Date: August 22, 2007 12:02 pm Title: PRE-GAME
Okay, I have a feeling that this is going to be a great story, and it's only the first chapter! But come on...with Michael in golf shoes and still-has-the-tag-on-it Phillies jersey, how can it not be?
Author's Response: ::smort:: Hey, it's Michael's lucky tag, remember? I'm glad you're reading this, Cousin Mose. Not to get all sexist or anything, but I always want to know if guys think I got the sports stuff right...
Date: August 21, 2007 10:40 am Title: HOMERUN
I absolutely loved this. I can't even say what was my favorite bit, it's all good. Definitely one of my new favorites! :D
Author's Response: Thank you! I'm glad you enjoyed it. I really feel you can't go completely wrong with a story if it includes baseball...or softball.
Date: August 21, 2007 04:24 am Title: HOMERUN
This is spectacular! :) You have everyone down, and it was just a really fun read. Plus the Jam was lovely. Nice work!
Author's Response: Wow! Thanks! Writing for the whole cast is a challenge, but it's also a lot of fun.
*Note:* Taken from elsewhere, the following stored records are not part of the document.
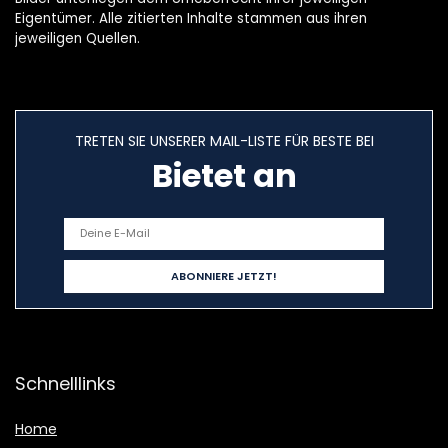
Eigentümer. Alle zitierten Inhalte stammen aus ihren
jeweiligen Quellen.
TRETEN SIE UNSERER MAIL-LISTE FÜR BESTE BEI
Bietet an
Schnelllinks
Home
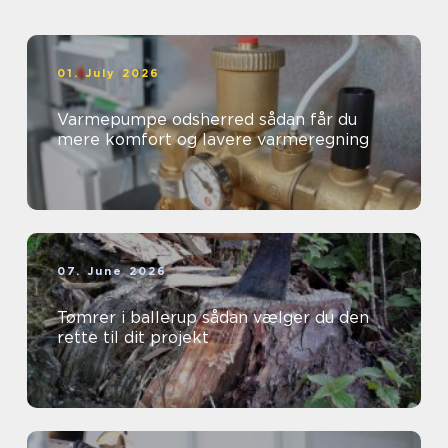
01. July 2026
Varmepumpe odsherred sådan får du
mere komfort og lavere varmeregning
07. June 2026
Tømrer i ballerup sådan vælger du den
rette til dit projekt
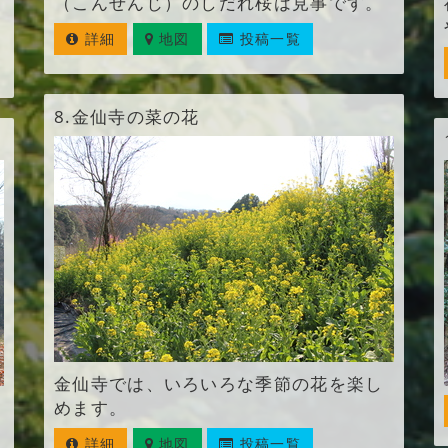
（こんせんじ）のしだれ桜は見事です。
詳細
地図
投稿一覧
8.
金仙寺の菜の花
金仙寺では、いろいろな季節の花を楽し
めます。
詳細
地図
投稿一覧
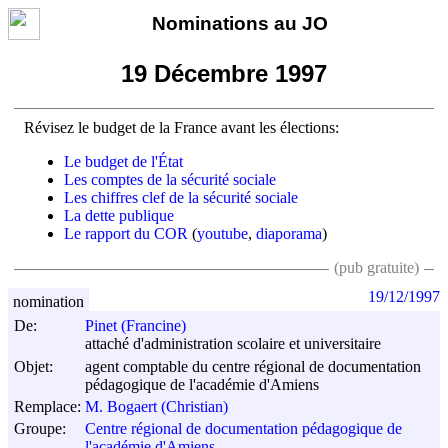
Nominations au JO
19 Décembre 1997
Révisez le budget de la France avant les élections:
Le budget de l'État
Les comptes de la sécurité sociale
Les chiffres clef de la sécurité sociale
La dette publique
Le rapport du COR
(
youtube
,
diaporama
)
(pub gratuite)
19/12/1997
nomination
De:
Pinet (Francine)
attaché d'administration scolaire et universitaire
Objet:
agent comptable du centre régional de documentation
pédagogique de l'académie d'Amiens
Remplace:
M. Bogaert (Christian)
Groupe:
Centre régional de documentation pédagogique de
l'académie d'Amiens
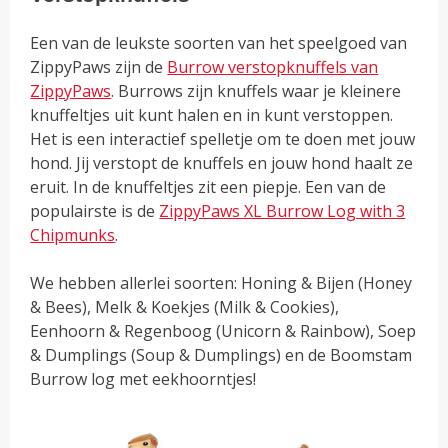
Een van de leukste soorten van het speelgoed van
ZippyPaws zijn de
Burrow verstopknuffels van
ZippyPaws
. Burrows zijn knuffels waar je kleinere
knuffeltjes uit kunt halen en in kunt verstoppen.
Het is een interactief spelletje om te doen met jouw
hond. Jij verstopt de knuffels en jouw hond haalt ze
eruit. In de knuffeltjes zit een piepje. Een van de
populairste is de
ZippyPaws XL Burrow Log with 3
Chipmunks
.
We hebben allerlei soorten: Honing & Bijen (Honey
& Bees), Melk & Koekjes (Milk & Cookies),
Eenhoorn & Regenboog (Unicorn & Rainbow), Soep
& Dumplings (Soup & Dumplings) en de Boomstam
Burrow log met eekhoorntjes!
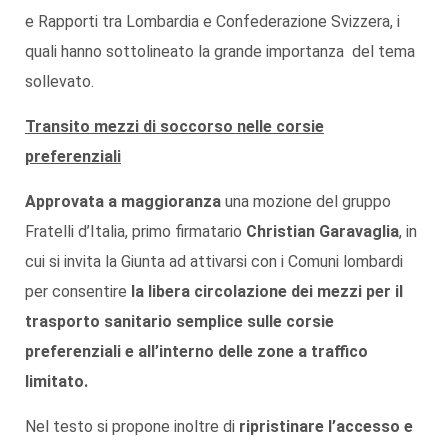
e Rapporti tra Lombardia e Confederazione Svizzera, i
quali hanno sottolineato la grande importanza del tema
sollevato.
Transito mezzi di soccorso nelle corsie
preferenziali
Approvata a maggioranza
una mozione del gruppo
Fratelli d’Italia, primo firmatario
Christian Garavaglia
, in
cui si invita la Giunta ad attivarsi con i Comuni lombardi
per consentire
la libera circolazione dei mezzi per il
trasporto sanitario semplice sulle corsie
preferenziali e all’interno delle zone a traffico
limitato.
Nel testo si propone inoltre di
ripristinare l’accesso e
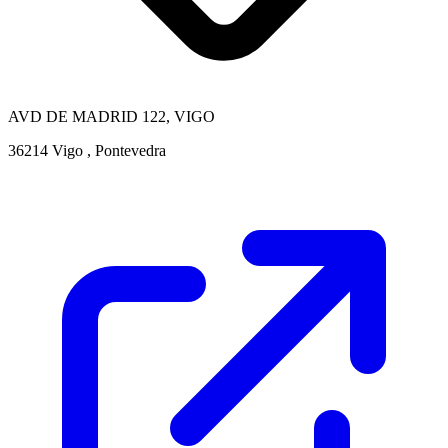
AVD DE MADRID 122, VIGO
36214 Vigo , Pontevedra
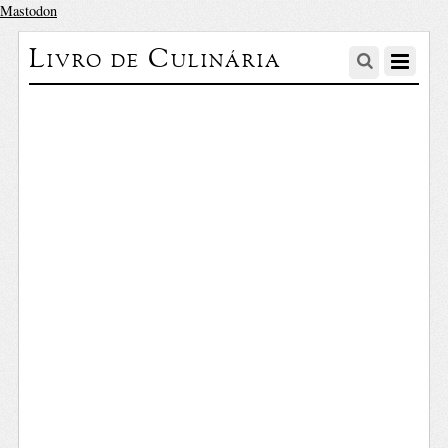
Mastodon
Livro de Culinária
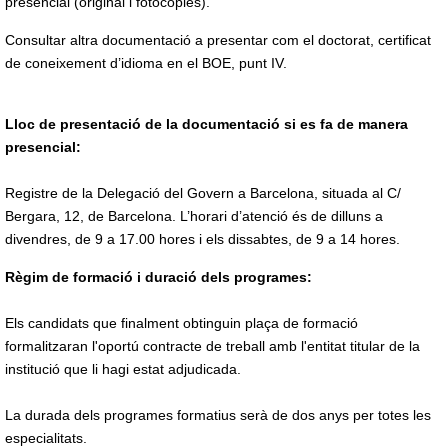
presencial (original i fotocòpies).
Consultar altra documentació a presentar com el doctorat, certificat
de coneixement d’idioma en el BOE, punt IV.
Lloc de presentació de la documentació si es fa de manera
presencial:
Registre de la Delegació del Govern a Barcelona, situada al C/
Bergara, 12, de Barcelona. L’horari d’atenció és de dilluns a
divendres, de 9 a 17.00 hores i els dissabtes, de 9 a 14 hores.
Règim de formació i duració dels programes:
Els candidats que finalment obtinguin plaça de formació
formalitzaran l'oportú contracte de treball amb l'entitat titular de la
institució que li hagi estat adjudicada.
La durada dels programes formatius serà de dos anys per totes les
especialitats.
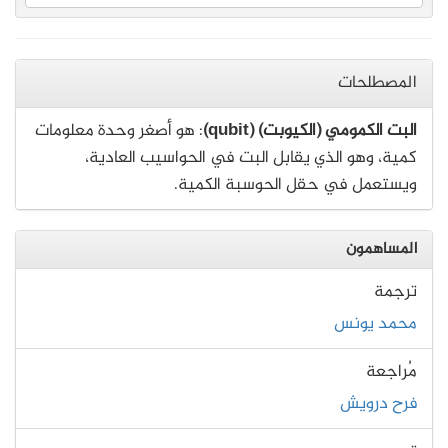
المصطلحات
البت الكمومي (الكيوبت) (qubit)
: هو أصغر وحدة معلومات
كمية، وهو الذي يقابل البت في الحواسيب العادية،
ويستعمل في حقل الحوسبة الكمية.
المساهمون
ترجمة
محمد يونس
مُراجعة
فرح درويش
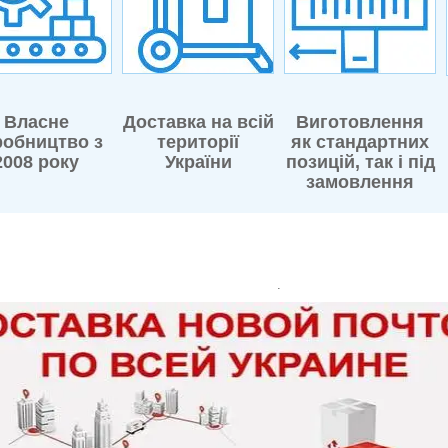
Власне
Доставка на всій
Виготовлення
робництво з
території
як стандартних
2008 року
України
позицій, так і під
замовлення
.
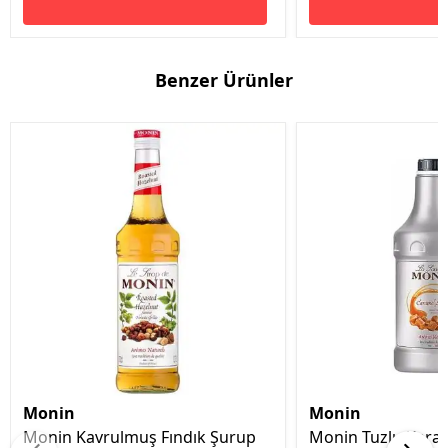
Benzer Ürünler
Monin
Monin
Monin Kavrulmuş Fındık Şurup
Monin Tuzlu Karam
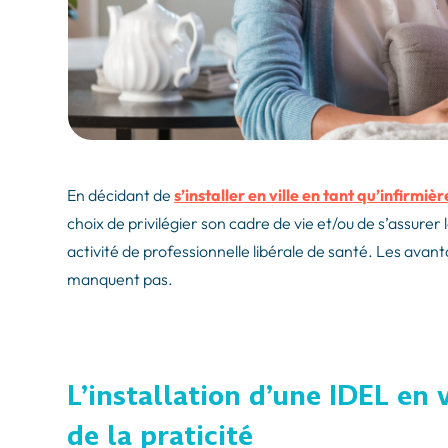
En décidant de
s’installer en ville en tant qu’infirmièr
choix de privilégier son cadre de vie et/ou de s’assurer
activité de professionnelle libérale de santé. Les avanta
manquent pas.
L’installation d’une IDEL en v
de la praticité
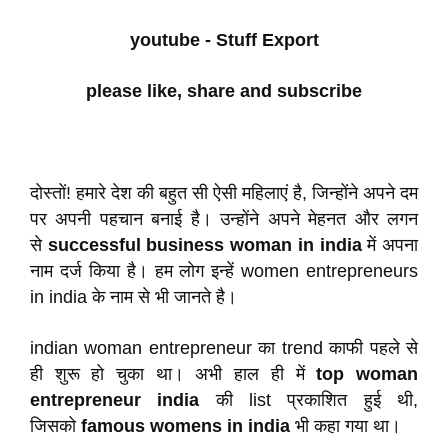
youtube - Stuff Export
please like, share and subscribe
दोस्तों! हमारे देश की बहुत सी ऐसी महिलाएं है, जिन्होंने अपने दम
पर अपनी पहचान बनाई है। उन्होंने अपने मेहनत और लगन
से
successful business woman in india
में अपना
नाम दर्ज किया है। हम लोग इन्हें women entrepreneurs
in india के नाम से भी जानते है।
indian woman entrepreneur का trend काफी पहले से
ही शुरू हो चुका था। अभी हाल ही में
top woman
entrepreneur india
की list प्रकाशित हुई थी,
जिसको
famous womens in india
भी कहा गया था।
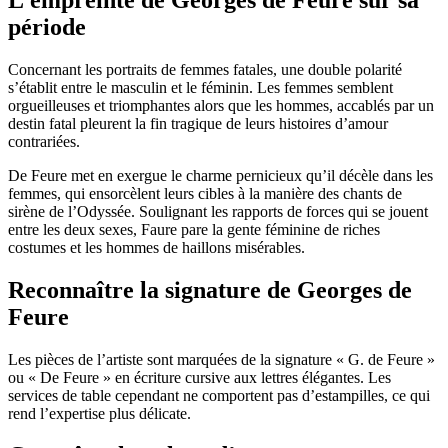
période
Concernant les portraits de femmes fatales, une double polarité
s’établit entre le masculin et le féminin. Les femmes semblent
orgueilleuses et triomphantes alors que les hommes, accablés par un
destin fatal pleurent la fin tragique de leurs histoires d’amour
contrariées.
De Feure met en exergue le charme pernicieux qu’il décèle dans les
femmes, qui ensorcèlent leurs cibles à la manière des chants de
sirène de l’Odyssée. Soulignant les rapports de forces qui se jouent
entre les deux sexes, Faure pare la gente féminine de riches
costumes et les hommes de haillons misérables.
Reconnaître la signature de Georges de
Feure
Les pièces de l’artiste sont marquées de la signature « G. de Feure »
ou « De Feure » en écriture cursive aux lettres élégantes. Les
services de table cependant ne comportent pas d’estampilles, ce qui
rend l’expertise plus délicate.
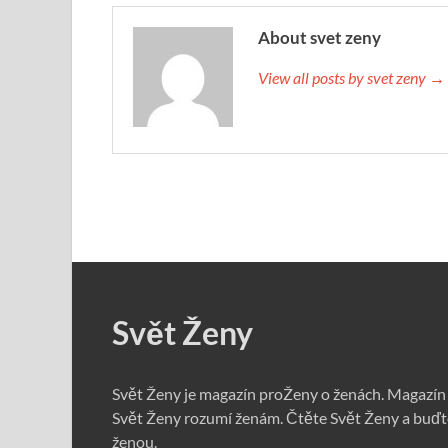
About svet zeny
View all posts by svet zeny →
Svět Ženy
Svět Ženy je magazín proŽeny o ženách. Magazín
Svět Ženy rozumí ženám. Čtěte Svět Ženy a buďt
ženou.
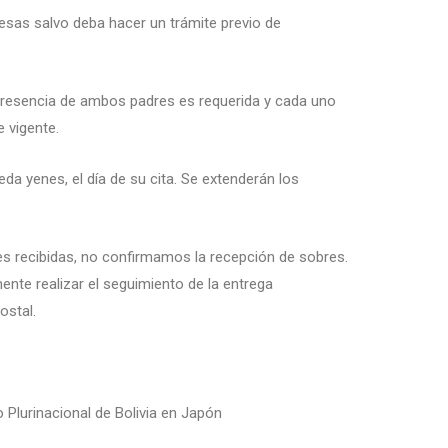
esas salvo deba hacer un trámite previo de
presencia de
ambos padres
es requerida y
cada uno
e vigente
.
da yenes, el día de su cita. Se
extenderán los
es recibidas, no confirmamos la recepción de sobres.
ente realizar el seguimiento de la entrega
ostal.
Plurinacional de Bolivia en Japón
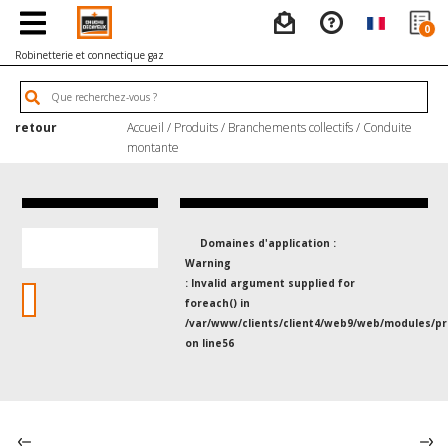
0
Robinetterie et connectique gaz
retour
Accueil
/
Produits
/
Branchements collectifs
/
Conduite
montante
Domaines d'application :
Warning
: Invalid argument supplied for
foreach() in
/var/www/clients/client4/web9/web/modules/pr
on line
56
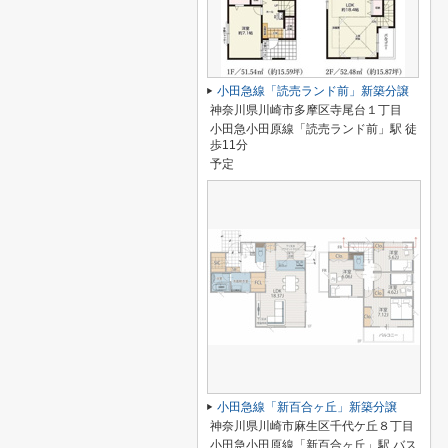
小田急線「読売ランド前」新築分譲
神奈川県川崎市多摩区寺尾台１丁目
小田急小田原線「読売ランド前」駅 徒
歩11分
予定
小田急線「新百合ヶ丘」新築分譲
神奈川県川崎市麻生区千代ケ丘８丁目
小田急小田原線「新百合ヶ丘」駅 バス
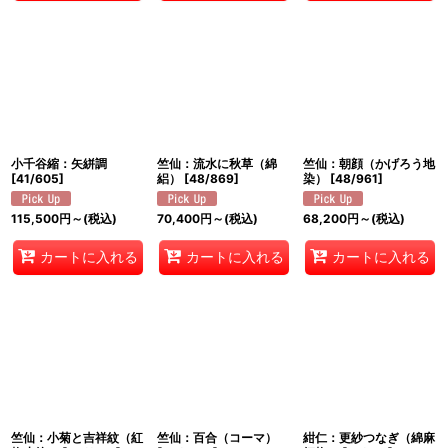
小千谷縮：矢絣調
竺仙：流水に秋草（綿
竺仙：朝顔（かげろう地
[
41/605
]
絽）
[
48/869
]
染）
[
48/961
]
115,500
円
～
(税込)
70,400
円
～
(税込)
68,200
円
～
(税込)
カートに入れる
カートに入れる
カートに入れる
竺仙：小菊と吉祥紋（紅
竺仙：百合（コーマ）
紺仁：更紗つなぎ（綿麻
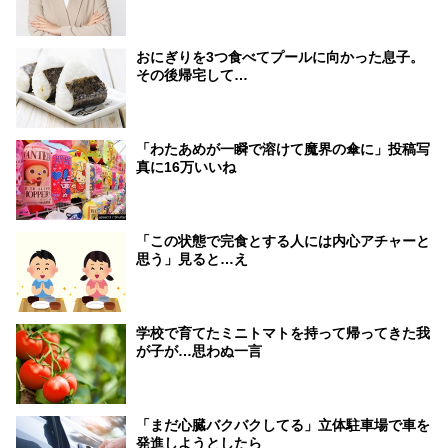
おにぎりを3つ食べてプールに向かった息子。
その後帰宅して…
「わたあめが一瞬で溶けて魔界の傘に」投稿写
真に16万いいね
「この状態で完食とする人には内心アチャーと
思う」見ると…え
学校で育てたミニトマトを持って帰ってきた我
が子が…思わぬ一言
「まだ心臓バクバクしてる」立体駐車場で車を
発進しようとしたら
I'm glad you enjoyed it, too!
Date: August 21, 2007 04:22 am Title: PRE-GAME
I loved this story, NEJ. A great ensemble fic and perfect for summer reading. I loved Meredith as a star pitcher. And the Pam and Jim tension was wonderful. You write every character spot on.
And best of all? I got to read the entire story at once last night! So I'm printing in out now so I can read it at work today.
Great job!
Author's Response: Thank you! I needed to write a "summer story", and nothing says summer like a lazy afternoon at the ballpark. I'm gratified you thought I captured the characters; writing so many is fun but exhausting!
Date: August 20, 2007 11:01 pm Title: FAIRPLAY
haha...very funny bringing Devon back. What a great choice. And Phyllis playing for Team Vance. Poor Michael is just having a bad day.
Author's Response: Heh. I've been wanting to bring Devon back for some revenge on Michael ever since he appeared in a deleted scene from "Valentine's Day". This is why I love fanfic.. :D Thanks for your comments, kgarrett!
Date: August 20, 2007 10:28 pm Title: PRE-GAME
Good start so far. Seems like it will definately be entertaining.
Author's Response: Thanks! And thanks for sticking with it.
Date: August 20, 2007 07:39 pm Title: HOMERUN
Wow, this story left me panting. The way you built the tension of the game and the tension between Pam and Jim was just so palpable. Everything was just so physically descriptive, focusing on action and movement, it really made the read so intriguing. And really, what you did with jim and pam was just...inspiring. From the moment Jim explained how he knew what size batting gloves she wore, it just kept building.
I loved Meredith being the secret weapon and Creed being the even bigger secret. You got the dynamic completely down on a baseball field and the "pussyball" line was perfect. I really adored this story.
Author's Response: Thank you! I was trying to show Jim and Pam in a relationship but not really obvious about it, at least around the others. I don't think they'd be hanging off one another in front of Angela and Creed and Michael, but on the other hand, in those first intense months of a relationship, I imagine they'd have trouble keeping their hands off one another. So this was an experiment; glad it worked for you! Thanks for your review.